A woman's body undergoes tremendous changes during pregnancy, many of which are cutaneous (i.e., relating to the skin) in nature. One such change could be pigmentation, wherein certain parts of the skin grow darker in colour due to more melanin being produced. Physiological changes in melanin pigment production, due to oestrogen stimulation and elevated levels of melanocyte-stimulating hormone, are responsible for the common pregnancy-induced pigmentary phenomena (Friedman et al, 2019), which include linea nigra, an increase in pigmentation, and melasma (pigmentation particularly in the face, otherwise known as chloasma or the ‘mask of pregnancy’) (Oakley and Stanway, 2021). Linea nigra and other forms of hyperpigmentation generally appear in the first trimester and affects up to 90% of pregnant women, particularly those of colour, while melasma typically develops in the second half of pregnancy in 70% of women (Oakley and Stanway, 2021). While melasma and hyperpigmentation are not associated with adverse physical or pathological effects to either mother or baby, the psychological and psychosocial impacts of these conditions of the expectant mother can be significant. In a Brazilian descriptive study investigating physiological dermatological changes in pregnancy, 54% of the study population reported feelings of discomfort with these changes; 41.5% reported an impact on their self-esteem, and 18.7% felt that their social life had been compromised (Silva et al, 2022). However, only 14.6% received medical advice and 14.1% underwent treatment (Silva et al, 2022). This indicates the need for information on efficacious treatment modalities that do not present risk to either the pregnant woman or her developing foetus.
Ensuring safety in pregnancy: a review of the options
Because of the lack of studies and data on the treatment of pregnant women with melasma and hyperpigmentation, treatment is usually deferred until after birth, when any skin changes incurred during pregnancy may naturally disappear post-partum and when treatment risks are not as significant.
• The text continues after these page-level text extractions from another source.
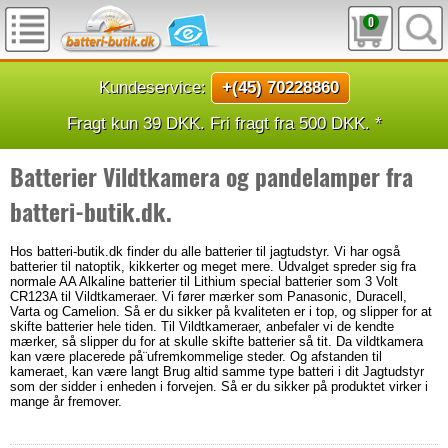
0
Kundeservice:
+(45) 70228860
Fragt kun 39 DKK. Fri fragt fra 500 DKK. *
Batterier Vildtkamera og pandelamper fra
batteri-butik.dk.
Hos batteri-butik.dk finder du alle batterier til jagtudstyr. Vi har også
batterier til natoptik, kikkerter og meget mere. Udvalget spreder sig fra
normale AA Alkaline batterier til Lithium special batterier som 3 Volt
CR123A til Vildtkameraer. Vi fører mærker som Panasonic, Duracell,
Varta og Camelion. Så er du sikker på kvaliteten er i top, og slipper for at
skifte batterier hele tiden. Til Vildtkameraer, anbefaler vi de kendte
mærker, så slipper du for at skulle skifte batterier så tit. Da vildtkamera
kan være placerede på¨ufremkommelige steder. Og afstanden til
kameraet, kan være langt Brug altid samme type batteri i dit Jagtudstyr
som der sidder i enheden i forvejen. Så er du sikker på produktet virker i
mange år fremover.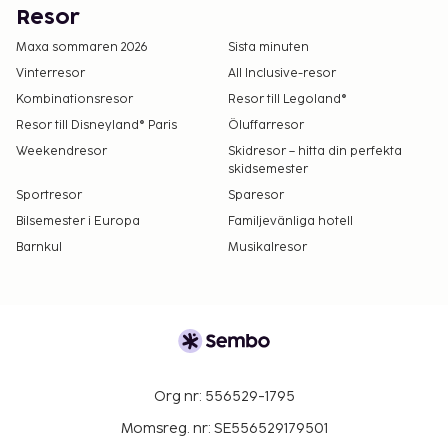
Resor
Maxa sommaren 2026
Sista minuten
Vinterresor
All Inclusive-resor
Kombinationsresor
Resor till Legoland®
Resor till Disneyland® Paris
Öluffarresor
Weekendresor
Skidresor – hitta din perfekta
skidsemester
Sportresor
Sparesor
Bilsemester i Europa
Familjevänliga hotell
Barnkul
Musikalresor
Org nr: 556529-1795
Momsreg. nr: SE556529179501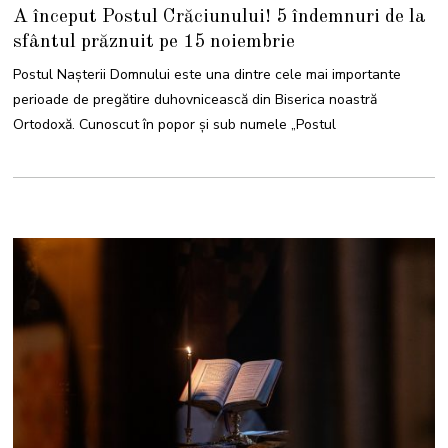
4
A început Postul Crăciunului! 5 îndemnuri de la
N
O
sfântul prăznuit pe 15 noiembrie
I
E
M
Postul Nașterii Domnului este una dintre cele mai importante
B
R
perioade de pregătire duhovnicească din Biserica noastră
I
E
Ortodoxă. Cunoscut în popor și sub numele „Postul
2
0
2
4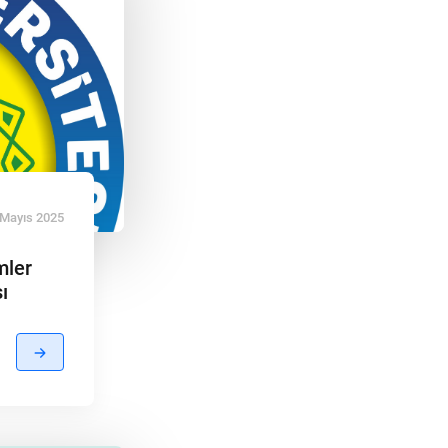
 Mayıs 2025
mler
ı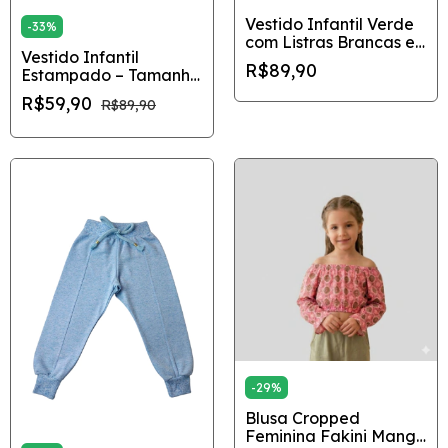
Vestido Infantil Verde
-
33
%
com Listras Brancas e
Vestido Infantil
Gola Branca
R$89,90
Estampado – Tamanho
8
R$59,90
R$89,90
-
29
%
Blusa Cropped
Feminina Fakini Manga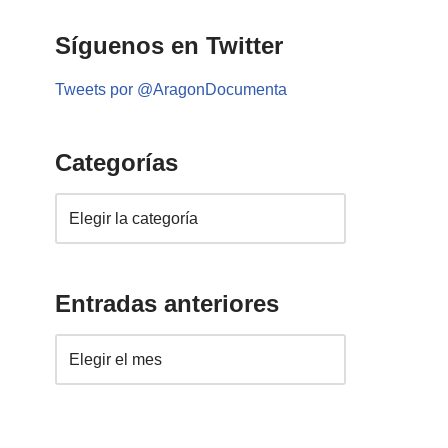
Síguenos en Twitter
Tweets por @AragonDocumenta
Categorías
Entradas anteriores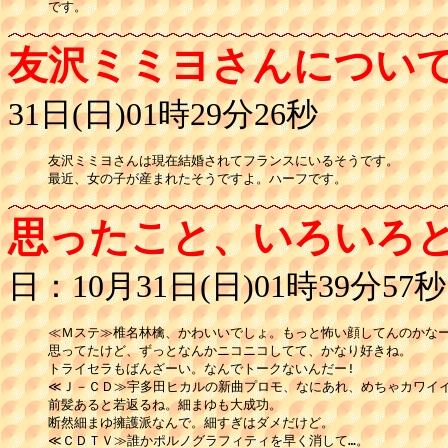
です。
友沢ミミヨさんについ
31日(日)01時29分26秒
友沢ミミヨさんは現在結婚されてフランスにいるそうです。

最近、女の子が産まれたそうですよ。ハーフです。
思ったこと、いろいろ
日：10月31日(日)01時39分57秒
≪Ｍステ≫椎名林檎、かわいいでしょ。もっと怖い顔してんのかなー
思ってたけど、ずっとなんかニコニコしてて、かなり好きね。

トライセラもばんざーい。なんでトークないんだー!

≪Ｊ－ＣＤ≫宇多田ヒカルの新曲プロモ、なにあれ、めちゃカワイイ
前髪あると若返るね。細まゆも大成功。

断然細まゆ擁護派なんで。細すぎはダメだけど。

≪ＣＤＴＶ≫誰かポルノグラフィティを早く消して…。
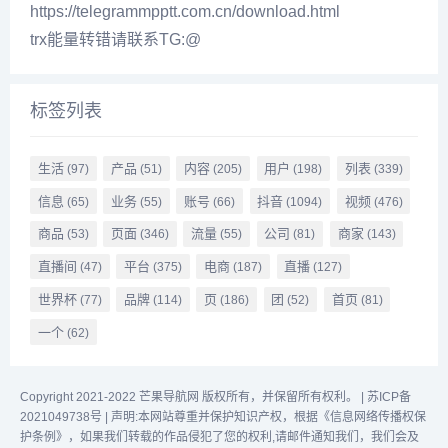
https://telegrammpptt.com.cn/download.html
trx能量转错请联系TG:@
标签列表
生活
产品
内容
用户
列表
(97)
(51)
(205)
(198)
(339)
信息
业务
账号
抖音
视频
(65)
(55)
(66)
(1094)
(476)
商品
页面
流量
公司
商家
(53)
(346)
(55)
(81)
(143)
直播间
平台
电商
直播
(47)
(375)
(187)
(127)
世界杯
品牌
页
团
首页
(77)
(114)
(186)
(52)
(81)
一个
(62)
Copyright 2021-2022 芒果导航网 版权所有，并保留所有权利。 |
苏ICP备
2021049738号
|
声明:本网站尊重并保护知识产权，根据《信息网络传播权保
护条例》，如果我们转载的作品侵犯了您的权利,请邮件通知我们，我们会及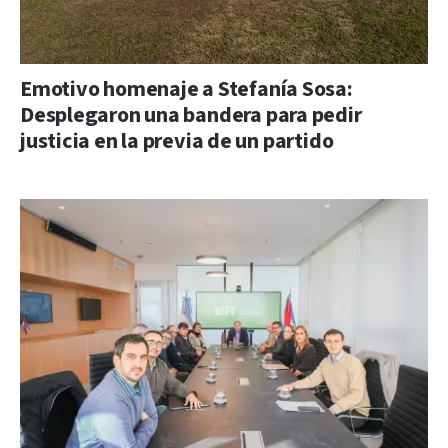
Emotivo homenaje a Stefanía Sosa:
Desplegaron una bandera para pedir
justicia en la previa de un partido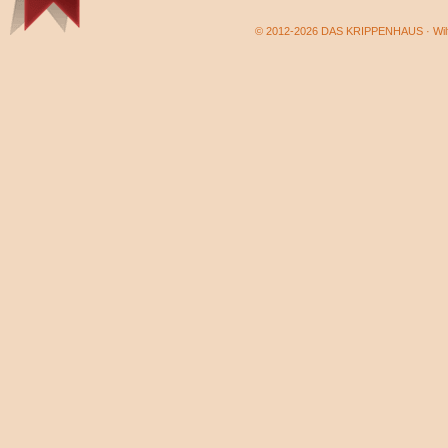
© 2012-2026 DAS KRIPPENHAUS · Wilf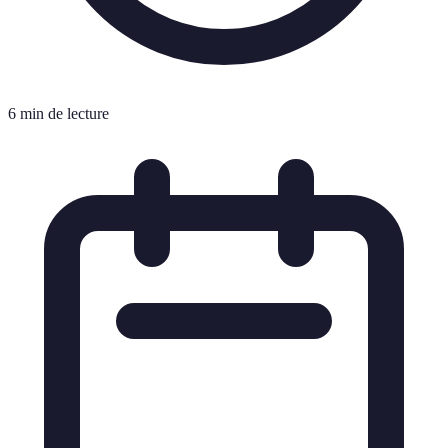
6 min de lecture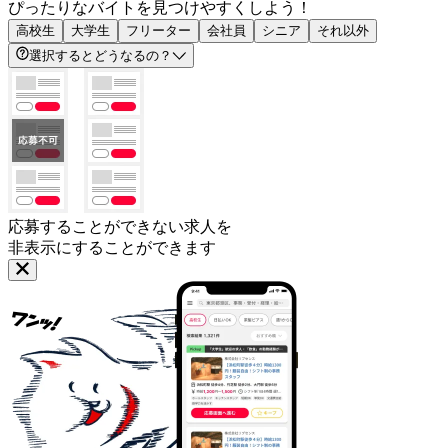
ぴったりなバイトを見つけやすくしよう！
高校生
大学生
フリーター
会社員
シニア
それ以外
選択するとどうなるの？
応募することができない求人を
非表示にすることができます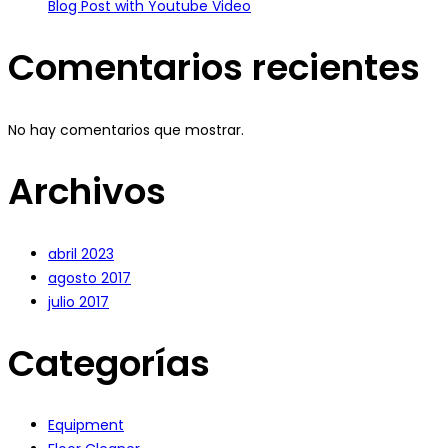
Blog Post with Youtube Video
Comentarios recientes
No hay comentarios que mostrar.
Archivos
abril 2023
agosto 2017
julio 2017
Categorías
Equipment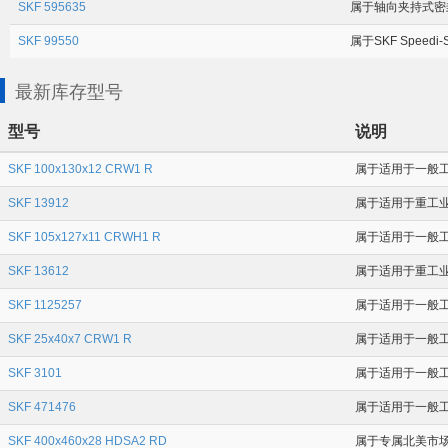
SKF 595635
属于轴向夹持式密封件
SKF 99550
属于SKF Speedi
最新库存型号
型号
说明
SKF 100x130x12 CRW1 R
属于适用于一般工业
SKF 13912
属于适用于重工业应
SKF 105x127x11 CRWH1 R
属于适用于一般工
SKF 13612
属于适用于重工业应
SKF 1125257
属于适用于一般工业
SKF 25x40x7 CRW1 R
属于适用于一般工业
SKF 3101
属于适用于一般工业
SKF 471476
属于适用于一般工业
SKF 400x460x28 HDSA2 RD
属于专属北美市场的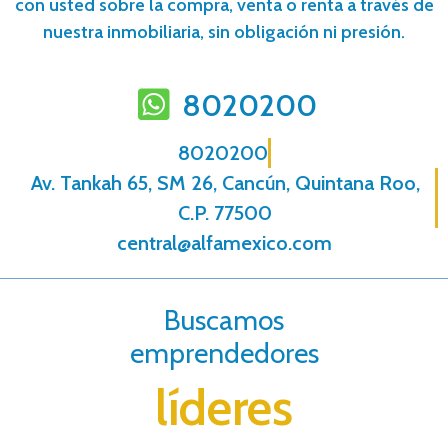
con usted sobre la compra, venta o renta a través de
nuestra inmobiliaria, sin obligación ni presión.
8020200
8020200
Av. Tankah 65, SM 26, Cancún, Quintana Roo,
C.P. 77500
central@alfamexico.com
Buscamos
emprendedores
líderes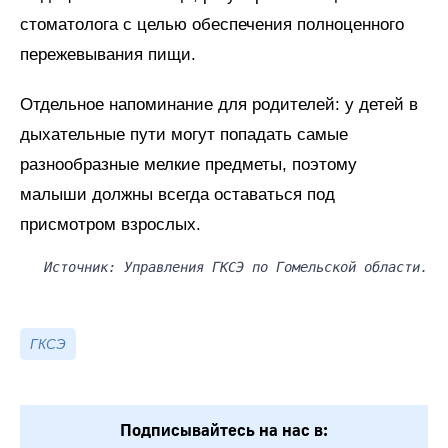
стоматолога с целью обеспечения полноценного
пережевывания пищи.
Отдельное напоминание для родителей: у детей в
дыхательные пути могут попадать самые
разнообразные мелкие предметы, поэтому
малыши должны всегда оставаться под
присмотром взрослых.
Источник: Управления ГКСЭ по Гомельской области.
ГКСЭ
Подписывайтесь на нас в: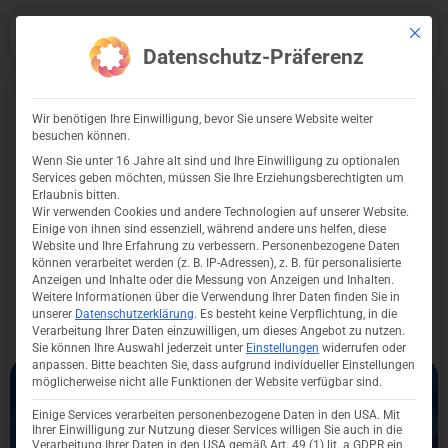
Zum
Mit dies
Inhalt
Menu
Datenschutz-Präferenz
springen
Wir benötigen Ihre Einwilligung, bevor Sie unsere Website weiter
News
besuchen können.
Wenn Sie unter 16 Jahre alt sind und Ihre Einwilligung zu optionalen
Services geben möchten, müssen Sie Ihre Erziehungsberechtigten um
Medair – Jedes leben
Erlaubnis bitten.
Wir verwenden Cookies und andere Technologien auf unserer Website.
zählt
Einige von ihnen sind essenziell, während andere uns helfen, diese
Website und Ihre Erfahrung zu verbessern.
Personenbezogene Daten
können verarbeitet werden (z. B. IP-Adressen), z. B. für personalisierte
Anzeigen und Inhalte oder die Messung von Anzeigen und Inhalten.
Weitere Informationen über die Verwendung Ihrer Daten finden Sie in
IBS Technology
6. April 2020
unserer
Datenschutzerklärung
.
Es besteht keine Verpflichtung, in die
Verarbeitung Ihrer Daten einzuwilligen, um dieses Angebot zu nutzen.
Sie können Ihre Auswahl jederzeit unter
Einstellungen
widerrufen oder
anpassen.
Bitte beachten Sie, dass aufgrund individueller Einstellungen
möglicherweise nicht alle Funktionen der Website verfügbar sind.
Einige Services verarbeiten personenbezogene Daten in den USA. Mit
Ihrer Einwilligung zur Nutzung dieser Services willigen Sie auch in die
Verarbeitung Ihrer Daten in den USA gemäß Art. 49 (1) lit. a GDPR ein.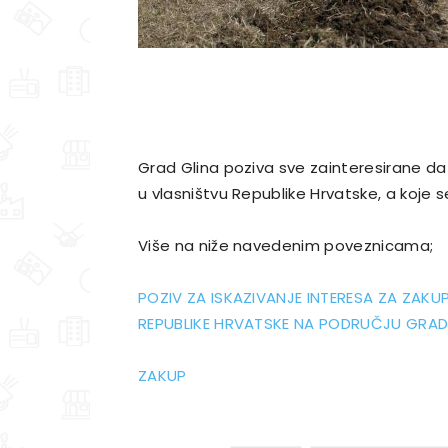
Grad Glina poziva sve zainteresirane da 
u vlasništvu Republike Hrvatske, a koje s
Više na niže navedenim poveznicama;
POZIV ZA ISKAZIVANJE INTERESA ZA ZAK
REPUBLIKE HRVATSKE NA PODRUČJU GRAD
ZAKUP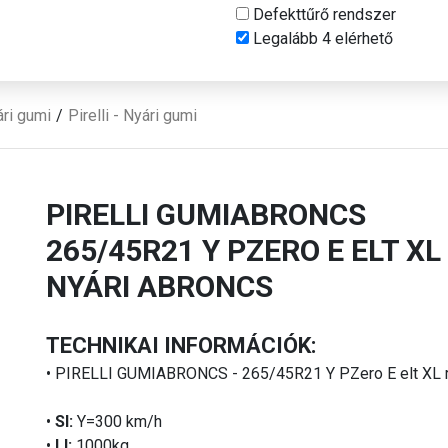
Defekttűrő rendszer
Legalább 4 elérhető
ri gumi
Pirelli - Nyári gumi
PIRELLI GUMIABRONCS
265/45R21 Y PZERO E ELT XL
NYÁRI ABRONCS
TECHNIKAI INFORMÁCIÓK:
• PIRELLI GUMIABRONCS - 265/45R21 Y PZero E elt XL 
•
SI:
Y=300 km/h
•
LI:
1000kg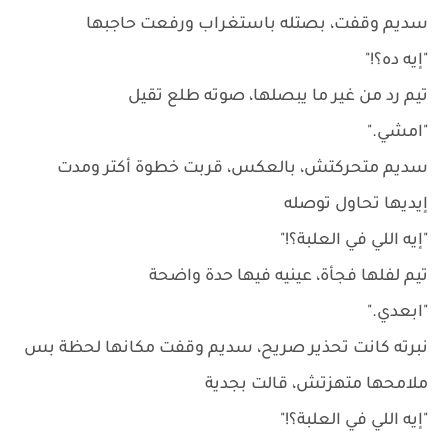
سديم وقفت، بصتله باستغراب ورفعت حاجبها
"إيه ده؟!"
تيم رد من غير ما يبصلها، صوته طلع تقيل
"امشي."
سديم متحركتش، بالعكس، قربت خطوة أكتر ومدت
إيديها تحاول توصله
"إيه اللي في العلبة؟!"
تيم لفلها فجأة، عينيه فيها حدة واضحة
"ابعدي."
نبرته كانت تحذير صريح، سديم وقفت مكانها لحظة بس
ملامحها متهزتش، قالت بجدية
"إيه اللي في العلبة؟!"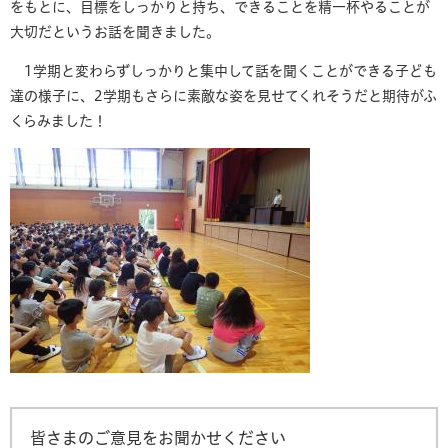
をもとに、目標をしっかりと持ち、できることを精一杯やることが
大切だというお話を聞きました。
1学期と変わらずしっかりと集中して話を聞くことができる子ども
達の様子に、2学期もさらに素敵な姿を見せてくれそうだと期待がふ
くらみました！
皆さまのご意見をお聞かせください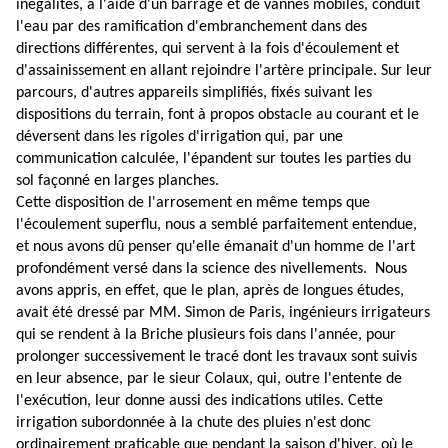
inégalités, à l'aide d'un barrage et de vannes mobiles, conduit
l'eau par des ramification d'embranchement dans des
directions différentes, qui servent à la fois d'écoulement et
d'assainissement en allant rejoindre l'artère principale. Sur leur
parcours, d'autres appareils simplifiés, fixés suivant les
dispositions du terrain, font à propos obstacle au courant et le
déversent dans les rigoles d'irrigation qui, par une
communication calculée, l'épandent sur toutes les parties du
sol façonné en larges planches.
Cette disposition de l'arrosement en même temps que
l'écoulement superflu, nous a semblé parfaitement entendue,
et nous avons dû penser qu'elle émanait d'un homme de l'art
profondément versé dans la science des nivellements. Nous
avons appris, en effet, que le plan, après de longues études,
avait été dressé par MM. Simon de Paris, ingénieurs irrigateurs
qui se rendent à la Briche plusieurs fois dans l'année, pour
prolonger successivement le tracé dont les travaux sont suivis
en leur absence, par le sieur Colaux, qui, outre l'entente de
l'exécution, leur donne aussi des indications utiles. Cette
irrigation subordonnée à la chute des pluies n'est donc
ordinairement praticable que pendant la saison d'hiver, où le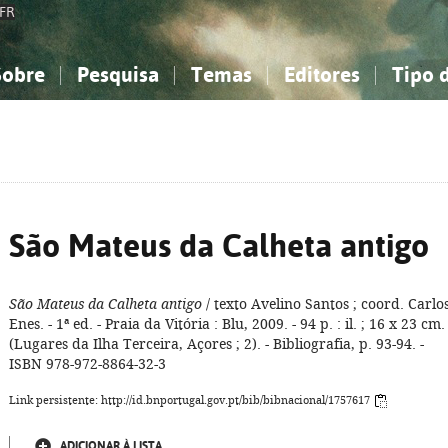
FR
Sobre
Pesquisa
Temas
Editores
Tipo 
obre a Bibliografia Nacional
imples
onhecimento, Informação...
onhecimento, Informação...
Combinada
A minha lista
Como utilizar
Filosofia, psicologia...
Filosofia, psicologia...
Perguntas frequente
iências sociais...
iências sociais...
Ciências exatas e naturais...
Ciências exatas e naturais...
rte, desporto...
rte, desporto...
Literatura, linguística...
Literatura, linguística...
São Mateus da Calheta antigo
São Mateus da Calheta antigo
/ texto Avelino Santos ; coord. Carlo
Enes. - 1ª ed. - Praia da Vitória : Blu, 2009. - 94 p. : il. ; 16 x 23 cm. 
(Lugares da Ilha Terceira, Açores ; 2). - Bibliografia, p. 93-94. -
ISBN 978-972-8864-32-3
Link persistente: http://id.bnportugal.gov.pt/bib/bibnacional/1757617
ADICIONAR À LISTA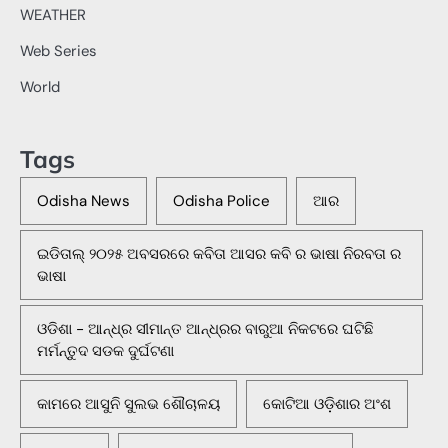
WEATHER
Web Series
World
Tags
Odisha News
Odisha Police
ଆର
ଇଡିତାଲ୍ ୨୦୨୫ ଅବସରରେ କବିତା ଆସର କବି ର ଭାଷା ନିରବତା ର
ଭାଷା
ଓଡିଶା - ଆନ୍ଧ୍ର ସୀମାନ୍ତ ଆନ୍ଧ୍ରର ବାରୁଆ ନିକଟରେ ଘଟିଛି
ମର୍ମନ୍ତୁଦ ସଡକ ଦୁର୍ଘଟଣା
କାମରେ ଆସୁନି ସୁଲଭ ଶୌଚାଳୟ
କୋଟିଆ ଓଡ଼ିଶାର ଅଂଶ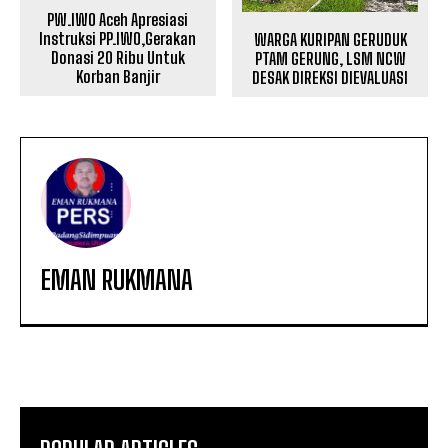
PW.IWO Aceh Apresiasi
Instruksi PP.IWO,Gerakan
WARGA KURIPAN GERUDUK
Donasi 20 Ribu Untuk
PTAM GERUNG, LSM NCW
Korban Banjir
DESAK DIREKSI DIEVALUASI
EMAN RUKMANA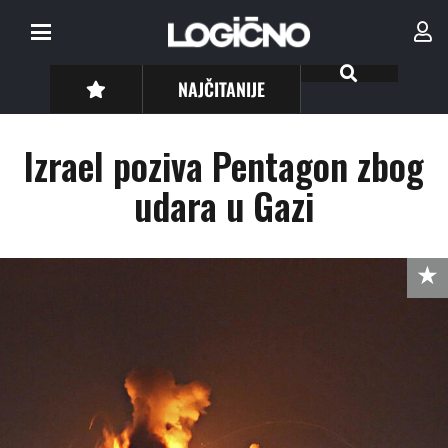
NAJČITANIJE
Izrael poziva Pentagon zbog
udara u Gazi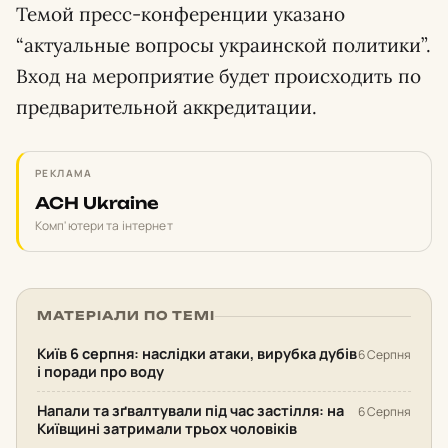
Темой пресс-конференции указано
“актуальные вопросы украинской политики”.
Вход на мероприятие будет происходить по
предварительной аккредитации.
РЕКЛАМА
ACH Ukraine
Комп'ютери та інтернет
МАТЕРІАЛИ ПО ТЕМІ
Київ 6 серпня: наслідки атаки, вирубка дубів
6 Серпня
і поради про воду
Напали та зґвалтували під час застілля: на
6 Серпня
Київщині затримали трьох чоловіків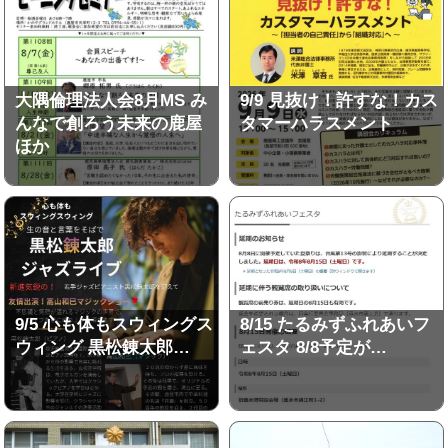
大隅倫理法人会8月MS み
9/9 見抜け！許すな！カス
んなで創ろう未来の鹿屋
タマーハラスメント
ほか
9/5 心も体もスウィングス
8/15 たるみずふれあいフ
ウィング 黒松錬太郎…
ェスタ 8/8予定が…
However, there are some therapeutic options for those who are pregnant (Trivedi and Murase, 2023). Topical agents and chemical peels are widely used for the treatment of melasma and hyperpigmentation; however, the safety of these modalities for pregnant women requires further research, although it is generally agreed that some topical agents and chemical peels are largely suitable during pregnancy and lactation. Since 1979, the US Food and Drug Administration has assessed the safety and usability of medications in pregnancy and lactation and assigned one of five letter designations—A, B, C, D and X—in accordance with their degree of safety; while technically having been replaced by newer classification systems, this original system is still heavily referenced in the literature (Trivedi and Murase, 2023). These former categories were:
- Category A: Adequate and well-controlled studies have failed to demonstrate a risk to the foetus in the first trimester of pregnancy (and there is no evidence of risk in later trimesters);
- Category B: Animal reproduction studies have failed to demonstrate a risk to the foetus and there are no adequate and well-controlled studies in pregnant women;
- Category C: Animal reproduction studies have shown an adverse effect on the foetus and there are no adequate and well-controlled studies in humans, but potential benefits may warrant use of the drugs in pregnant women despite potential risks;
- Category D: There is positive evidence of human foetal risk based on adverse reaction data from investigational or marketing experience or studies in humans, but potential benefits may warrant use of the drug in pregnant women despite potential risks;
- Category X: Studies in animals or humans have demonstrated foetal abnormalities and/or there is positive evidence of human foetal risk based on adverse reaction data from investigational or marketing experience, and the risks involved in use of the drug in pregnant women clearly outweigh potential benefits (Mospan, 2016).
» Because of the lack of studies and data on the treatment of pregnant women with melasma and hyperpigmentation, treatment is usually deferred until after birth, when any skin changes incurred during pregnancy may naturally disappear post-partum and when treatment risks are not as significant. However, there are some therapeutic options for those who are pregnant «
Topical agents
Topical agents are often used in the treatment of melasma. Historically, hydroquinone has been the gold standard, but other agents include azelaic acid, retinoid treatments, niacinamide, corticosteroid medications and salicylic and glycolic acid (Grimes et al, 2018). As can be seen in Table 1, hydroquinone and retinoids are generally not recommended for use in pregnant women, but azelaic acid and niacinamide considered to be good and safe alternatives. Azelaic acid is generally used as 20% cream twice daily for melasma, reducing the melasma area and severity index (MASI) by 50% after 8 weeks (Cassiano et al, 2022). Niacinamide is generally applied alone as 4–5% cream twice daily or in association with other lighteners; in melasma, 4% niacinamide has led to a 62% reduction of hemi-MASI after 8 weeks (Cassiano et al, 2022).
Table 1. Risk classification of commonly used dermocosmetic ingredients for the treatment of melasma according to the Food and Drug Administration (FDA)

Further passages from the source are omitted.